Fabian Staudenmann hat in seiner sportlichen Laufbahn schon viel gewonnen. Auf dem Schwingplatz gehört er zu den besten seiner Generation. Seiner Stärke im Sägemehl ist sich auch Staudenmanns Göttikind Vivienne (6) bewusst.
Bei grossen Schwingfesten winkt den besten Schwingern ein Lebendpreis – ein Muni, Rinder, Schafe. Im Regelfall verzichten die Athleten auf das Tier. Die Vierbeiner bleiben beim Besitzer, die Schwinger nehmen das Geld.
Staudenmann hat in seiner Karriere, nebst Fünflibern seiner Uroma, schon einige Lebendpreise abgestaubt. Behalten hat er bisher noch keinen davon. Geht es nach seinem Göttimeitli, hätte Staudenmann das ein oder andere Tier behalten. «Sie hat mir mal gesagt, dass ich den Muni nehmen sollte», erinnert sich Staudenmann und fügt an: «Sie hat fast mit mir geschimpft, als ich ihr gesagt habe, dass ich den Muni beim Besitzer lasse.»

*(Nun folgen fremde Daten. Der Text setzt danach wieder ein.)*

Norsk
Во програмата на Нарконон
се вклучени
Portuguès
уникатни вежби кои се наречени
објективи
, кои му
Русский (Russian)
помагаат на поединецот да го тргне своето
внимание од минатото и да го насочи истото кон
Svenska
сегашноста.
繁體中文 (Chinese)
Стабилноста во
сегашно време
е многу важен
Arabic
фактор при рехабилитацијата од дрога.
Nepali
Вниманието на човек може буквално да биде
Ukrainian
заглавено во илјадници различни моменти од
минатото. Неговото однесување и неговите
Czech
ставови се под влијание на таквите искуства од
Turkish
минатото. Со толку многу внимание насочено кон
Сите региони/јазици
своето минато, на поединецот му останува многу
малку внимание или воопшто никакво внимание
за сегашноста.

Mittlerweile kann die 6-Jährige damit leben, dass ihr Götti Geld statt Tier wählt. Bei Vivienne habe nämlich ein Umdenken stattgefunden. «Ihre Überlegung ist jetzt, dass der Götti nie den Muni, dafür das Geld nimmt und darum unglaublich viel Geld hat», sagt Staudenmann.
Je nach Lebendpreis kann sich der monetäre Gegenwert sehen lassen. Der Wert für den Siegermuni «Magnus» beim Eidgenössischen Schwingfest (ESAF) 2022 in Pratteln beispielsweise betrug rund 30'000 Franken.

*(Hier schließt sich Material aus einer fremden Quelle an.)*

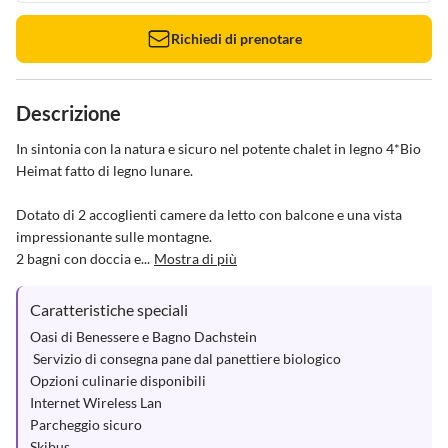
Richiedi di prenotare
Descrizione
In sintonia con la natura e sicuro nel potente chalet in legno 4*Bio 
Heimat fatto di legno lunare.

Dotato di 2 accoglienti camere da letto con balcone e una vista 
impressionante sulle montagne.

2 bagni con doccia e...
Mostra di più
Caratteristiche speciali
Oasi di Benessere e Bagno Dachstein

 Servizio di consegna pane dal panettiere biologico

Opzioni culinarie disponibili

Internet Wireless Lan

Parcheggio sicuro

Skibus
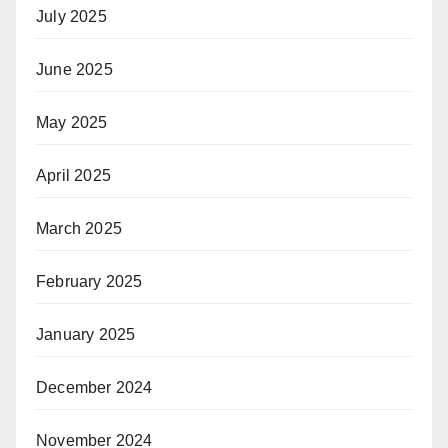
July 2025
June 2025
May 2025
April 2025
March 2025
February 2025
January 2025
December 2024
November 2024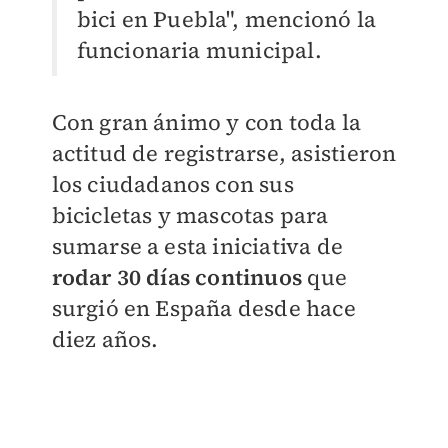
bici en Puebla", mencionó la
funcionaria municipal.
Con gran ánimo y con toda la
actitud de registrarse, asistieron
los ciudadanos con sus
bicicletas y mascotas para
sumarse a esta iniciativa de
rodar 30 días continuos
que
surgió en España desde hace
diez años.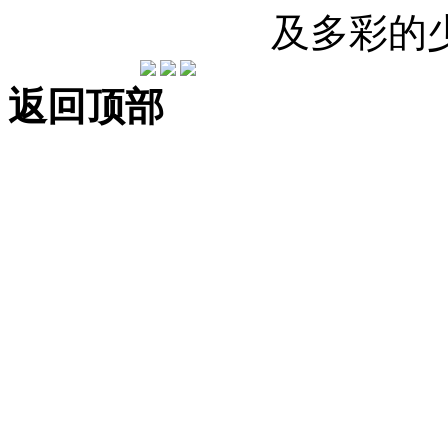
及多彩的
返回顶部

Beim ESAF in Mollis Ende August will sich Staudenmann zum Schwingerkönig krönen und – für das Siegerfoto zumindest – Stier «ZIBU» entgegennehmen. Göttimeitli Vivienne wüsste einen allfälligen Königstitel Staudenmanns wohl für sich zu nutzen.
«Jedes Mal, wenn mein Göttimeitli ein Geschenk will, sagt ihre Mutter, dass das ein bisschen teuer sei», erklärt Staudenmann. Die schlagfertige Antwort von Vivienne bringt den Berner zum Lachen. Sie entgegnet ihrer Mutter jeweils: «Das macht gar nichts, ich wünsche mir das von Götti, der hat viel Geld.»